- _Your goal_
Reproduce the opening lines of the listing below exactly, stopping after the line that contains "[My Account] (938, 20)" and leaving out any pictures.

- _Input_
============================================================

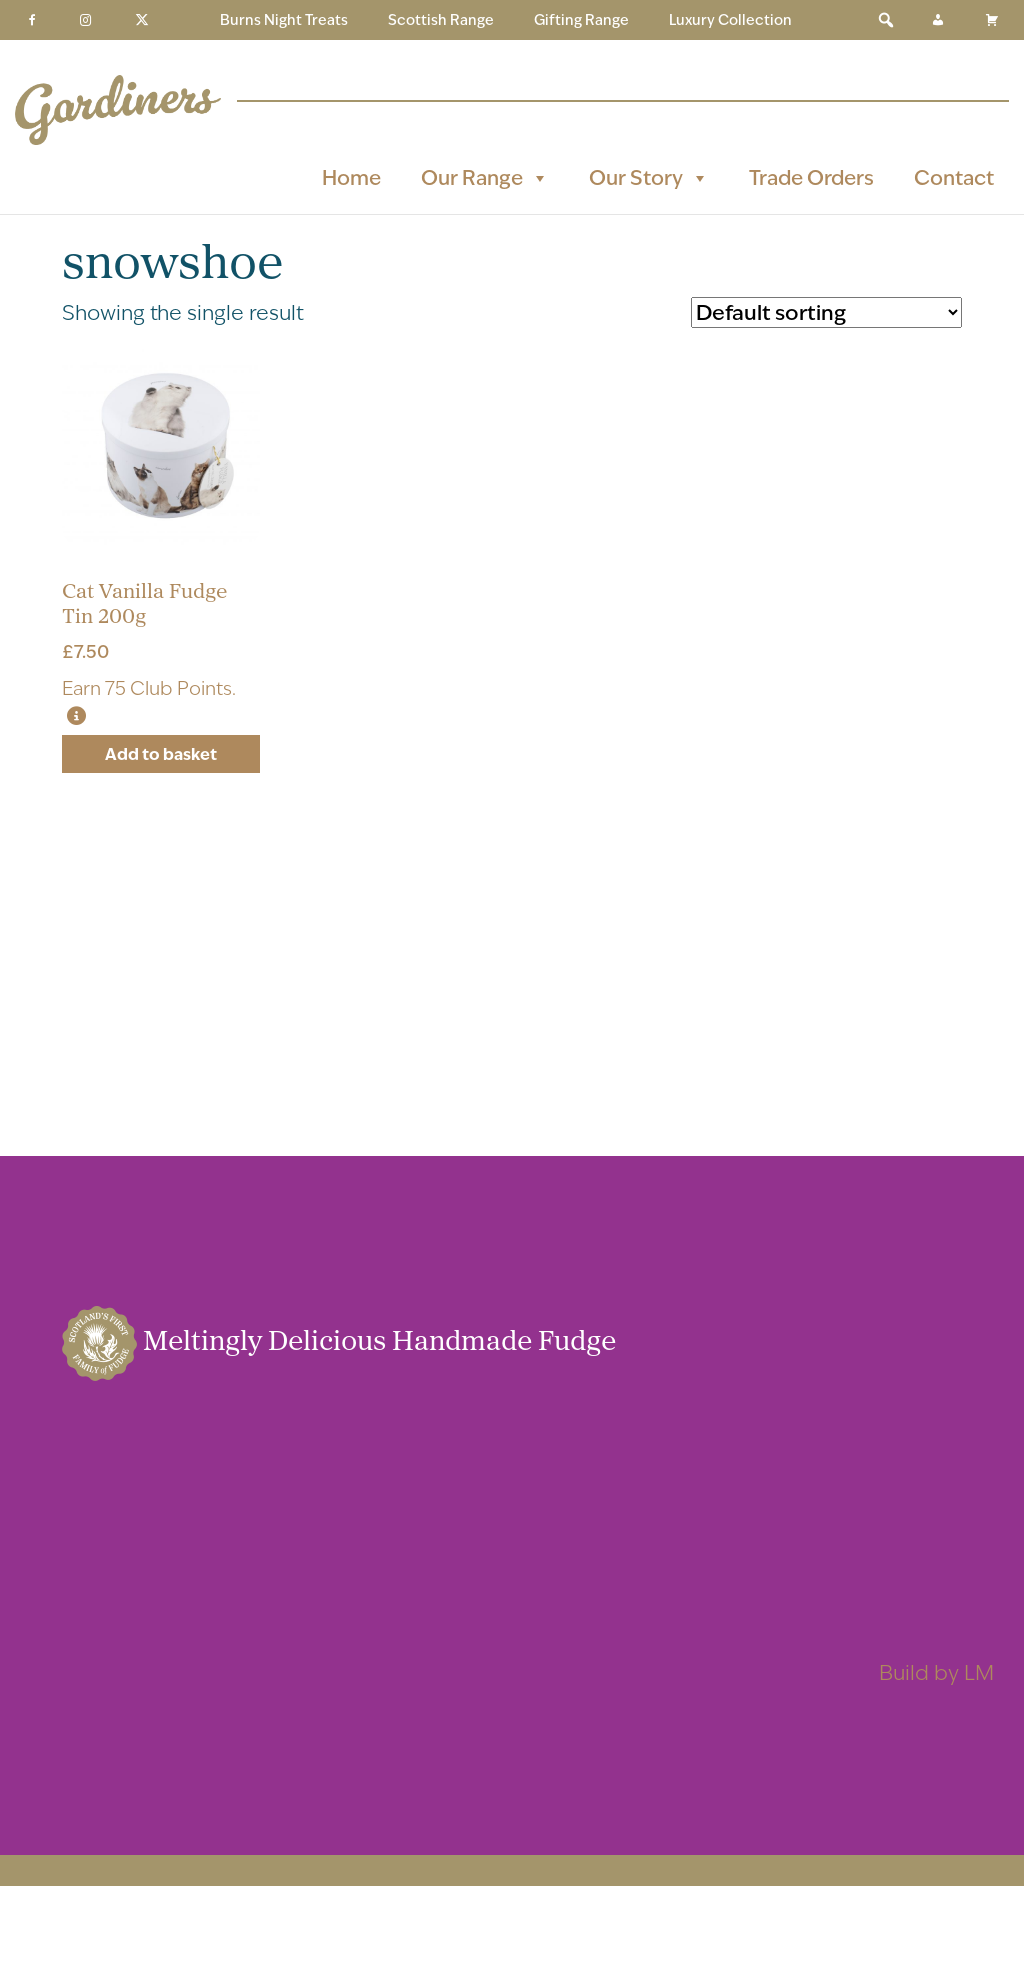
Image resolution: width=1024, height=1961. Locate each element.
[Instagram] (86, 20)
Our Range (485, 178)
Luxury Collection (730, 20)
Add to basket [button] (161, 754)
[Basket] (992, 20)
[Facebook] (32, 20)
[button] (886, 20)
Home (351, 177)
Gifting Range (581, 20)
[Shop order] (826, 312)
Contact (954, 177)
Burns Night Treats (284, 20)
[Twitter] (142, 20)
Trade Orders (811, 177)
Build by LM (936, 1672)
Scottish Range (441, 20)
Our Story (649, 178)
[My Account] (938, 20)
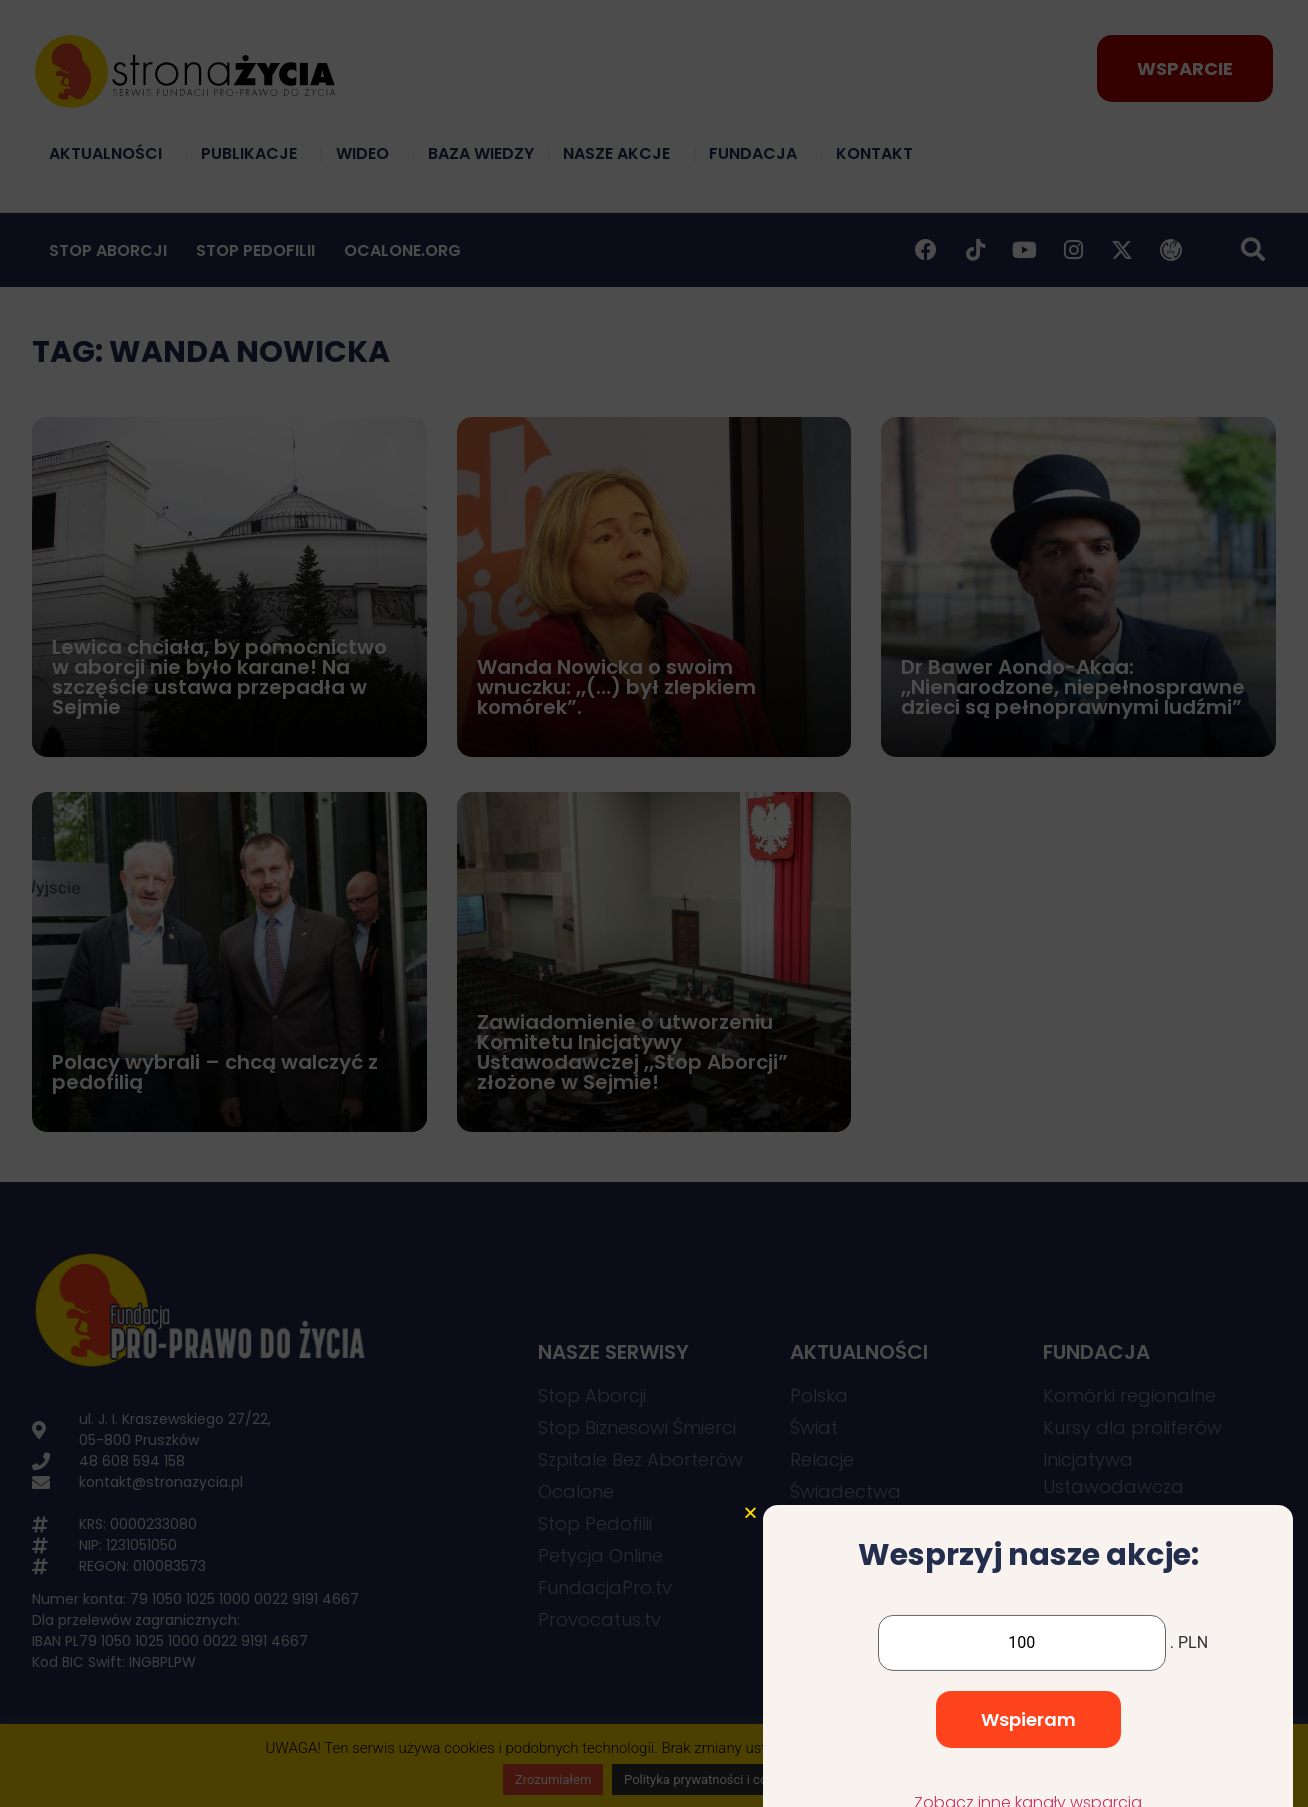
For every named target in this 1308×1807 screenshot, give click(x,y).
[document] (654, 903)
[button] (750, 1614)
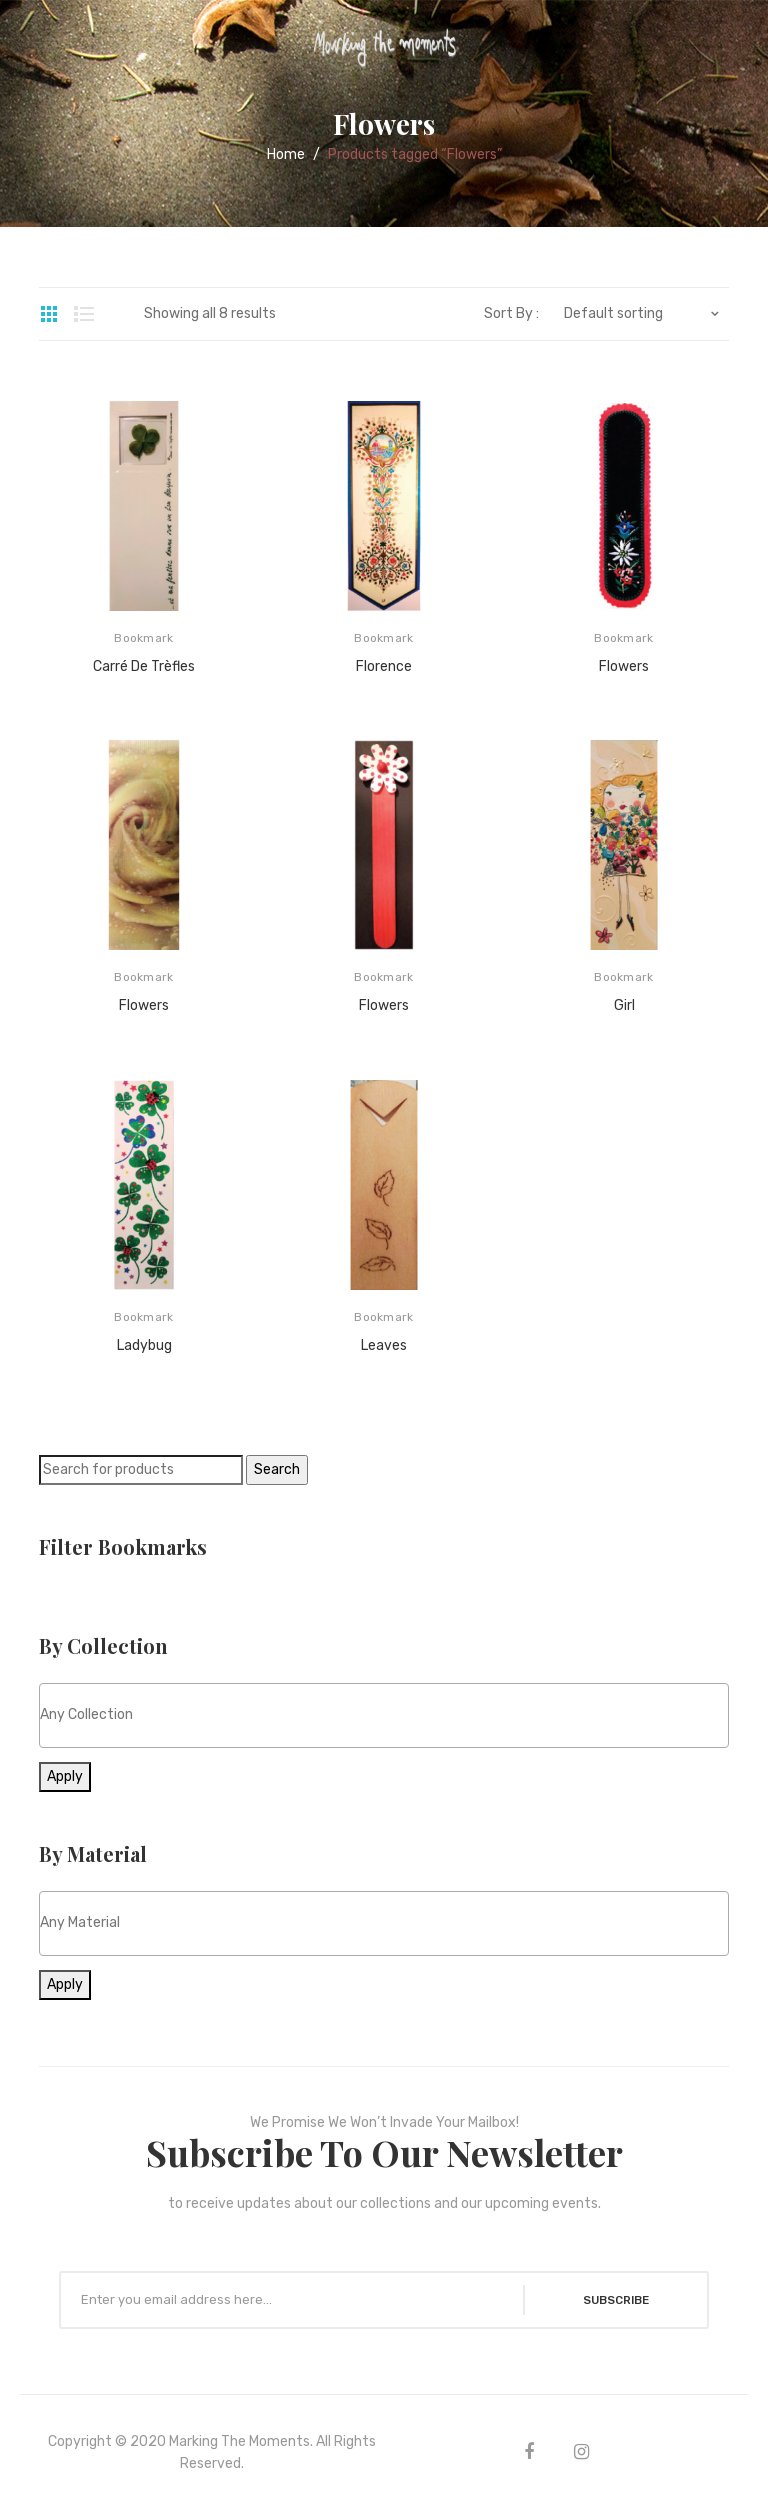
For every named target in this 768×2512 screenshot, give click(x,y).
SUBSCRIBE (613, 2300)
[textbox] (384, 1714)
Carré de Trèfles (144, 666)
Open (30, 44)
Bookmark (143, 638)
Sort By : (511, 314)
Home (286, 154)
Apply (65, 1776)
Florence (384, 666)
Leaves (384, 1345)
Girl (624, 1005)
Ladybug (144, 1345)
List (84, 314)
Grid (49, 314)
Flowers (624, 666)
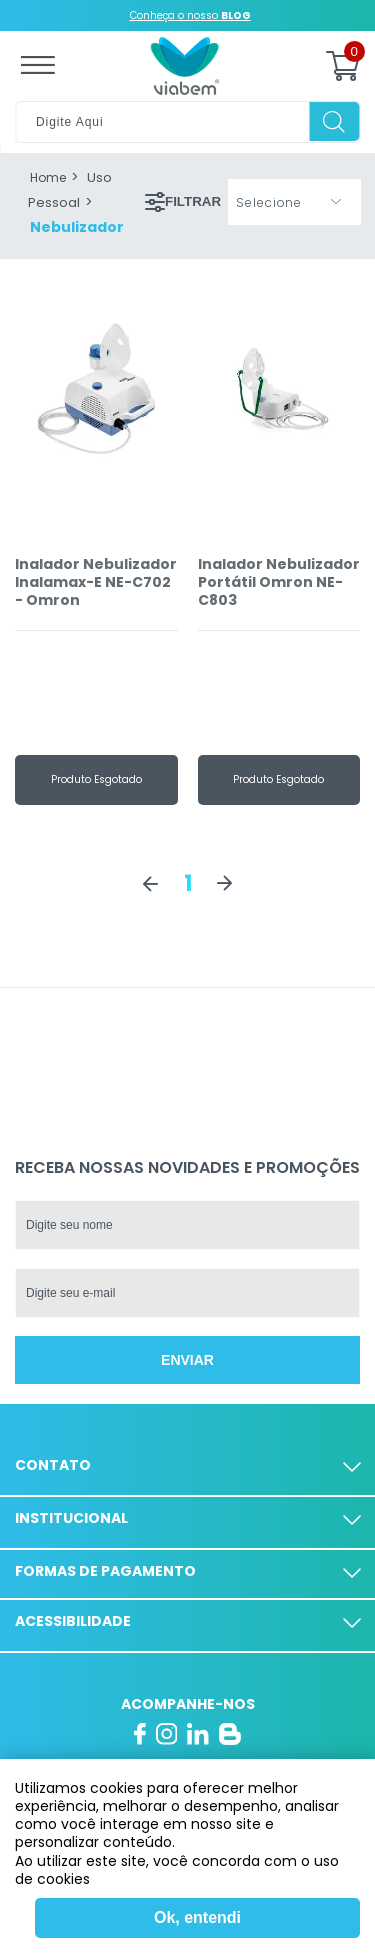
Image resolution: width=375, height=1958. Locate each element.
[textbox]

============================================================

- _Solution to the exercise_
Image resolution: width=1024, height=1961. Locate each element.
[Instagram] (86, 20)
Our Range (485, 178)
Luxury Collection (730, 20)
Add to basket [button] (161, 754)
[Basket] (992, 20)
[Facebook] (32, 20)
[button] (886, 20)
Home (351, 177)
Gifting Range (581, 20)
[Shop order] (826, 312)
Contact (954, 177)
Burns Night Treats (284, 20)
[Twitter] (142, 20)
Trade Orders (811, 177)
Build by LM (936, 1672)
Scottish Range (441, 20)
Our Story (649, 178)
[My Account] (938, 20)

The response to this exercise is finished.